Jumbo linemen Marcus Jones and Warren Sapp have played a big part in the Bucs' kick-blocking frenzy
From 1976 to 1986, the Tampa Bay Buccaneers went 11 years before blocking an opponent's punt.
These days, three games constitutes a long drought. Throw in opponent field goal tries, and the Bucs are averaging two blocked kicks for every three games in 2000.
If that seems like a lot to you, it is. Prior to this year, the Buccaneers had never blocked more than four combined punts and field goals in a season; they have six through just nine games in 2000. The previous team record was first established in 1990, when Tampa Bay blocked four field goals (including, amazingly, one by tackle Paul Gruber). The Bucs also had four blocks under Head Coach Tony Dungy in 1997, when they got to two field goals and two punts. If you want to include extra points, then the old team record was five, set in 1978 with two on field goals and three on PATs.
But six in nine games? The 1996 Buffalo Bills were the last NFL team to even get six in a season. The last team to get seven, a number the Buccaneers seemed destined to match, was the Kansas City Chiefs in 1990, led by punt-blocker extraordinaire Albert Lewis. The Chiefs were known around the league for their special teams prowess in the late '80s and early '90s, but Dungy believes it's actually tougher to put up those kinds of numbers in 2000.

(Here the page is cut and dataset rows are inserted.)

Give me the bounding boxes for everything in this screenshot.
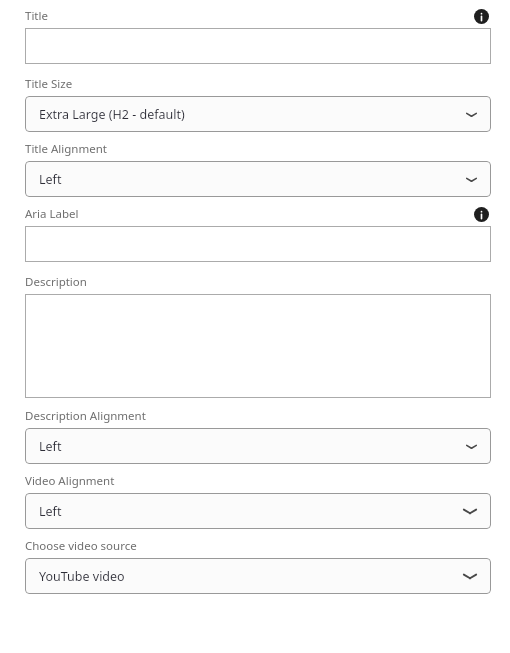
staticText: Extra Large (H2 - default) <box>39 106 185 123</box>
staticText: Left <box>39 438 62 455</box>
button[interactable]: Description input <box>25 294 491 398</box>
staticText: Title Alignment <box>25 141 107 157</box>
staticText: Choose video source <box>25 538 137 554</box>
staticText: Title Size <box>25 76 73 92</box>
button[interactable]: Left <box>25 493 491 529</box>
staticText: Description <box>25 274 87 290</box>
button[interactable]: YouTube video <box>25 558 491 594</box>
staticText: Left <box>39 503 62 520</box>
staticText: YouTube video <box>39 568 125 585</box>
button[interactable]: Extra Large (H2 - default) <box>25 96 491 132</box>
button[interactable]: More information about Aria Label <box>471 206 491 222</box>
staticText: Description Alignment <box>25 408 146 424</box>
staticText: Aria Label <box>25 206 79 222</box>
staticText: Title <box>25 8 48 24</box>
button[interactable]: Title input <box>25 28 491 64</box>
staticText: Video Alignment <box>25 473 115 489</box>
button[interactable]: Left <box>25 428 491 464</box>
staticText: Left <box>39 171 62 188</box>
button[interactable]: More information about Title <box>471 8 491 24</box>
button[interactable]: Left <box>25 161 491 197</box>
button[interactable]: Aria Label input <box>25 226 491 262</box>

"It's been harder to harder to block kicks in the NFL in the last four or five years," said Dungy. "The snappers are better – everybody's keeping a guy just to do that. The rhythm is good. Usually, they're tough to get, but we've had some guys that have taken advantage of little situations that we've been able to set up. It's kind of like turnovers – when you start to get them, then everybody feels like they can get the next one and they go a little bit harder and it seems to rub off."
Blocked kicks are also like turnovers in that they are often golden scoring opportunities. Tampa Bay leads the NFL in points scored off takeaways, with 83, but it should be noted that blocked punts and field goals do not fall into that category. The 22 points that the Bucs have netted off of their six blocks (two TDs, two field goals, one safety) are an added bonus and part of the reason that Tampa Bay is on pace to obliterate it's team scoring record.
"The last two weeks, we've taken advantage of the opportunities, whereas in our losing streak, we didn't," said Dungy of the Bucs' 68 combined points against Minnesota and Atlanta. "We're still making some errors, we're not as sharp on a lot of things as we'd like to be. But when we've gotten the chances the last two weeks, we've taken advantage of them, and that's what you have to do."
In Lewis' heyday with the Chiefs, he blocked kicks with speed and a quick burst off the line, often coming around the corner or stunting inside at the snap to find an unblocked gap. The 2000 Buccaneers are also looking for gaps to shoot, but are doing it as much with mass as speed. The five players who have blocked kicks for Tampa Bay this season include three defensive linemen (Warren Sapp, Marcus Jones and John McLaughlin) and two linebackers (Alshermond Singleton and Nate Webster). Those five players have an average weight of 256.2 pounds.
They're also doing it with brainpower, thanks to the gray matter of Special Teams Coach Joe Marciano. After a slow start in which the problems were primary on kickoff and punt coverage, the Bucs' special teams units have rebounded to become a clear strength for Tampa Bay. A perfectly-executed fake punt, a 51-yard field goal, blanket coverage on dangerous Falcon return man Tim Dwight and, especially, McLaughlin's second-quarter punt block were huge elements in the Bucs' 27-14 win over Atlanta.
"Joe has done a good job. We kind of talked earlier in the year about our special teams not firing on all cylinders. We had guys that really had to learn our system, young guys coming in, and they've gotten better and better. This was a big challenge this week, because Tim Dwight was a guy that we had to stop. I thought we handled the field position real well, punting and kicking off. But Joe is really an intense guy. He studies his craft and works on it. He's able to get it across to the players, and that's what it takes on special teams. They've been as important as anybody the last two weeks."
Marciano surely has a few more tricks up his sleeve for the last seven games, though he would probably object to that choice of words. One of the most respected special teams coaches in the NFL, Marciano drills his units hard during practice and believes more in attention to detail than sleight-of-hand. Whatever the method used to achieve results, the Bucs hope to continue them, because there's nothing like a blocked kick to turn a game around in a hurry.